Even though the West could cause great harm to Russia with sanctions on Russian energy exports, so far the United States and Europe have been reluctant to impose the harshest controls on energy. Despite the relatively few direct sanctions on Russian energy products however, the markets for oil and gas have been roiled since the Russian invasion of Ukraine, contributing to rising prices and inflation around the world. As the West finds ways to move away from Russian energy supplies and Russia becomes more isolated from the world economy there will be massive long-term effects for Russia’s energy production.

The Facts:

  • Revenues from oil and natural gas made up 45% of Russia’s federal budget in 2021. Energy exports accounted for roughly two-thirds of the country’s export earnings prior to the pandemic, with oil being Russia’s most important export by far, accounting for around half of export earnings (see chart).
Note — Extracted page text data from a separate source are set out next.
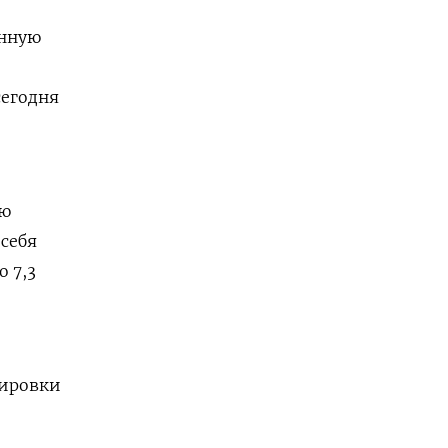
анную
сегодня
ую
себя
 7,3
тировки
  • Russia is the second most important exporter in world energy markets and Europe is especially dependent upon energy exports from Russia. 
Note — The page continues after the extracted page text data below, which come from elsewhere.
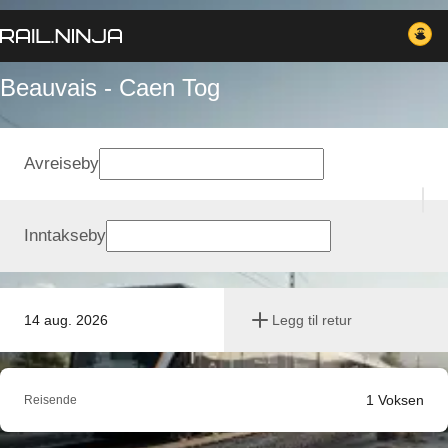
Beauvais - Caen Tog
Avreiseby
Inntakseby
14 aug. 2026
Legg til retur
1
Voksen
Reisende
  • Russia is already exporting less oil — about half a million barrels per day in April or possibly as much as three million barrels per day — thanks to sanctions that have made it harder to clear payments, charter ships and obtain insurance. In a tight 100 million barrel per day oil market even a relatively small decrease in supply can have big effects on prices.
  • As one of the lower cost oil producers in the world, Russia tends to profit greatly when there’s a big rise in oil prices. However, some of the windfall gains from higher oil prices has been whittled away from Russia by discounts to big buyers like China and India; extra fees that are being paid to insurance companies; higher fees to charterers; and so on.
  • While the Russian supplies of natural gas to Europe have not faltered thus far, Europeans are moving to reduce their near-term dependence on Russian gas exports and to reduce their dependence on natural gas altogether in the longer term. My estimate is that this year alone we could see perhaps a shift of about 20% of European gas to non-Russian sources, mostly through purchases of liquefied natural gas (LNG). In the longer term, the Russian invasion of Ukraine has provided Europe with additional incentives to accelerate efforts to transition towards clean and efficient alternatives to natural gas.
  • Sanctions that limit Russian access to western technology limit its potential for future productive capacity in energy exports, especially with respect to gas.